Soon the florists decorated the stretcher with white flowers and garlands. The verdure of the fresh leaves flashed through the white petals and adored the innocence of Pupul adding to his beauty. He looked freshly bathed and was perfumed with a sandal fragrance. The glass coffin was initially not able to fit in his three and a half feet body properly. It seemed he was scared to move to the other end of the universe and was silently calling his mother to help him and take him away and let him stay like before near her warm chest and arms. My air-pipes under my chest skin felt heavy; Praveen was still lamenting. Rita benumbed, was standing by the glass coffin, trying to make Pupul look perfect; she brushed his hair with her fingers, and wiped his face with her dupatta. She planted her last kiss on his forehead to let him set for his final journey.
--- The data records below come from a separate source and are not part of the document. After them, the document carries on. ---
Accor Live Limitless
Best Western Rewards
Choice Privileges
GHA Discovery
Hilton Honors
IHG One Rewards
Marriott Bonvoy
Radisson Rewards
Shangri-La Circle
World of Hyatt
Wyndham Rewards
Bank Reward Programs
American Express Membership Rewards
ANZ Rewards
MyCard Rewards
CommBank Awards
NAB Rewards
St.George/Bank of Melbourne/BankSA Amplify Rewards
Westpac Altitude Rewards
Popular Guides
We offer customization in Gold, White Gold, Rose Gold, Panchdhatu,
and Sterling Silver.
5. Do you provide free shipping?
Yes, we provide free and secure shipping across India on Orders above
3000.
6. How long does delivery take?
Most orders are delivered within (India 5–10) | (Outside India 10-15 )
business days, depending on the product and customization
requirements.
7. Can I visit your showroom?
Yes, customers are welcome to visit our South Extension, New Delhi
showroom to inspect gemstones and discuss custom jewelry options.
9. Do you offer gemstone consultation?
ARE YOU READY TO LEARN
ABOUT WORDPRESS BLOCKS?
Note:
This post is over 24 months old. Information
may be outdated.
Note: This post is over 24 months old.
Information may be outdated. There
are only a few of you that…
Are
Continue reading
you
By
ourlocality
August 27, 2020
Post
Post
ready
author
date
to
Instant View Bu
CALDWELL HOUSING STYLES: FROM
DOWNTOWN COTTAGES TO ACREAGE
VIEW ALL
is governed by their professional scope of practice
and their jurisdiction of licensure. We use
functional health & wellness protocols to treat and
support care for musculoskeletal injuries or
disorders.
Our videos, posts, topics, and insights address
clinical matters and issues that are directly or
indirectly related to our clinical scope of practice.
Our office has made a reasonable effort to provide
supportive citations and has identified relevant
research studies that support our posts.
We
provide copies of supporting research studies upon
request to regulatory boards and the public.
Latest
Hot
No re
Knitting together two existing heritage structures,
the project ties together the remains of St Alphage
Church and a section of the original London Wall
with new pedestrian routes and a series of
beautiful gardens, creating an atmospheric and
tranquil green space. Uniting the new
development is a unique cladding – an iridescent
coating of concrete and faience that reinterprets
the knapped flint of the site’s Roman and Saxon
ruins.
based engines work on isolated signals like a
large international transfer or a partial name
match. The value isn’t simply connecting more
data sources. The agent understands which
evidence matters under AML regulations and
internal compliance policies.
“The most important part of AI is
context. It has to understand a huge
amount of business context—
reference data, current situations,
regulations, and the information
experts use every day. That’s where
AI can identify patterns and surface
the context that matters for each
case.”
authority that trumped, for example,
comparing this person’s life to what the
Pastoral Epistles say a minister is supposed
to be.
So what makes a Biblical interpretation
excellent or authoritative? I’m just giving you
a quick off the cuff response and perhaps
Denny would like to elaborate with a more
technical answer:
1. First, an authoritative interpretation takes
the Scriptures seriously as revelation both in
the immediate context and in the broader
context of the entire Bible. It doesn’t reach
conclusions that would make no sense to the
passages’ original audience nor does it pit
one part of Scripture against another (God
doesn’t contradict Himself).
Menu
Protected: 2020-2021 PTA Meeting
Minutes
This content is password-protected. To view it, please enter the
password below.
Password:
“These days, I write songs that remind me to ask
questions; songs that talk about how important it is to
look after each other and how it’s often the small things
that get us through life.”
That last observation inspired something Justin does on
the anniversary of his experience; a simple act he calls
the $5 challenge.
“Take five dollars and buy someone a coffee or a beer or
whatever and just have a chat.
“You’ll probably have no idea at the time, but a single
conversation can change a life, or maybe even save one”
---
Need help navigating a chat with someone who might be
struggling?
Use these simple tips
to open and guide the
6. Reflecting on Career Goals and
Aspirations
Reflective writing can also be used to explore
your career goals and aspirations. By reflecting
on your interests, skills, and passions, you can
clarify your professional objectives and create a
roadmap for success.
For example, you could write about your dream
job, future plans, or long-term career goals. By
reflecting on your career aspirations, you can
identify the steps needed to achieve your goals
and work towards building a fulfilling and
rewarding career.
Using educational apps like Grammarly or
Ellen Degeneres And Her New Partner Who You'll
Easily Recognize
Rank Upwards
Praveen and Rita are now settled in Bangalore and are blessed with baby twin girls. I could not make myself to visit their new home after the incident of Pupul, since last two years. I keep in touch with them over regular phone calls and emails. I have learnt Rita had to undergo a rehab treatment for a long six months after the incident to overcome the stress. From the last email of Praveen, I have come to know that soon they will be going abroad as he has been offered a good sum in a new job. I feel good that they are settled mentally and physically along with their life anew. That is what life is for: to move on and to roll on. Time is such a big factor in life. Time can make us restless to let us crave for its significance and again time is the only thing that can heal everything and let it fall in its place as perfectly as a painting. May Praveen and Rita still bear the inseparable pain of losing their son two years back, safely hidden in their hearts; I still get my eyes filled with tears when I cross the hospital arena for some reason. The adjacent roads to the hospital stay still busy with overcrowded buses and other vehicles and innumerable people, probably patients, finding their way to the building to cure their diseases. I wonder, if Pupul has taken rebirth among any of them and living happily thereafter. I get busy too, with my new life, my wife and my six months old beloved son, Pupul.